Boeing Reports Second-Quarter Results and Raises 2014 EPS Guidance
OREANDA-NEWS. The Boeing Company [NYSE: BA] reported second-quarter core earnings per share (non-GAAP) of USD 2.42, reflecting strong performance and favorable tax items (Table 1). Second-quarter 2014 results included a USD 272 million after-tax charge (USD 0.37 per share) on the KC-46A Tanker program reflecting the cost of additional engineering and systems installation work required to complete the Engineering and Manufacturing Development contract. Favorable tax items include the previously announced tax benefit of USD 116 million for the 2007-2008 tax settlement, as well as an additional tax benefit of USD 408 million in the second quarter.
Core earnings per share guidance for 2014 increased to between USD 7.90 and USD 8.10, from USD 7.15 to USD 7.35, reflecting the USD 408 million tax benefits, strong operating performance and the KC-46A Tanker charge. GAAP earnings per share guidance for 2014 increased to between USD 6.85 and USD 7.05.
"Strong operating performance across our production programs and services businesses drove revenue and earnings-per-share growth and healthy operating cash flow, which supported USD 1.5 billion in additional share repurchases in the quarter," said Boeing Chairman and Chief Executive Officer Jim McNerney. "We delivered our first 787-9 and our 8,000th 737, successfully completed a key missile defense intercept test, and delivered our 100th EA-18G Growler to the U.S. Navy."
"While challenges resolving engineering and systems installation issues on our tanker test aircraft are resulting in higher spending to maintain schedule, the issues are well understood and we remain on path to begin flight testing fully provisioned tankers the first part of next year," McNerney said.
"With 783 new commercial airplane orders to date this year and significant contracts in the quarter for military aircraft and satellites, our backlog remains large and diverse.
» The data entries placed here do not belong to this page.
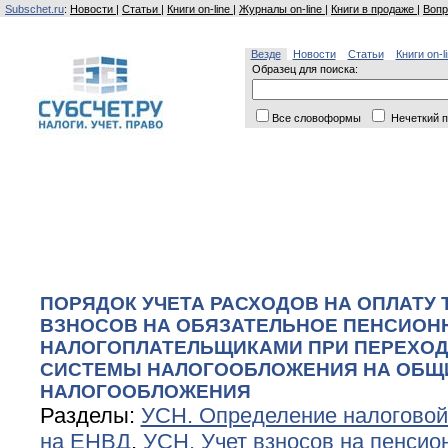
Subschet.ru
:
Новости
|
Статьи
|
Книги on-line
|
Журналы on-line
|
Книги в продаже
|
Вопр
Везде
Новости
Статьи
Книги on-l
Образец для поиска:
Все словоформы
Нечеткий п
ПОРЯДОК УЧЕТА РАСХОДОВ НА ОПЛАТУ 
ВЗНОСОВ НА ОБЯЗАТЕЛЬНОЕ ПЕНСИОН
НАЛОГОПЛАТЕЛЬЩИКАМИ ПРИ ПЕРЕХОД
СИСТЕМЫ НАЛОГООБЛОЖЕНИЯ НА ОБЩ
НАЛОГООБЛОЖЕНИЯ
Разделы:
УСН. Определение налоговой
на ЕНВД
,
УСН. Учет взносов на пенсио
Overall, our strong first-half financial performance, sustained focus on growth and productivity, and positive market outlook support our increased earnings guidance for the year," he said.
Operating cash flow in the quarter was USD 1.8 billion, reflecting commercial airplane production rates, strong operating performance and timing of receipts and expenditures (Table 2). During the quarter, the company repurchased 11.4 million shares for USD 1.5 billion, leaving USD 6.8 billion remaining under the current repurchase authorization expected to be completed over approximately the next two years. The company also paid USD 0.5 billion in dividends in the quarter, reflecting an approximately 50 percent increase in dividends per share compared to the same period of the prior year.
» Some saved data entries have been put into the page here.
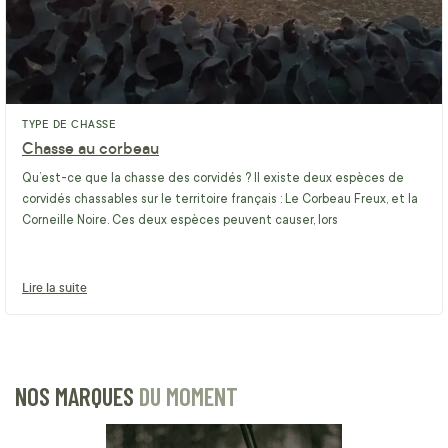
TYPE DE CHASSE
Chasse au corbeau
Qu’est-ce que la chasse des corvidés ? Il existe deux espèces de
corvidés chassables sur le territoire français : Le Corbeau Freux, et la
Corneille Noire. Ces deux espèces peuvent causer, lors
Lire la suite
NOS MARQUES
DU MOMENT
Cash and investments in marketable securities totaled USD 11.3 billion at quarter-end (Table 3), down from USD 12.2 billion at the beginning of the quarter, primarily due to the share repurchases. Debt was USD 8.9 billion, unchanged from the beginning of the quarter.
Total company backlog of USD 440 billion was unchanged from the beginning of the quarter, and included net orders for the quarter of USD 23 billion.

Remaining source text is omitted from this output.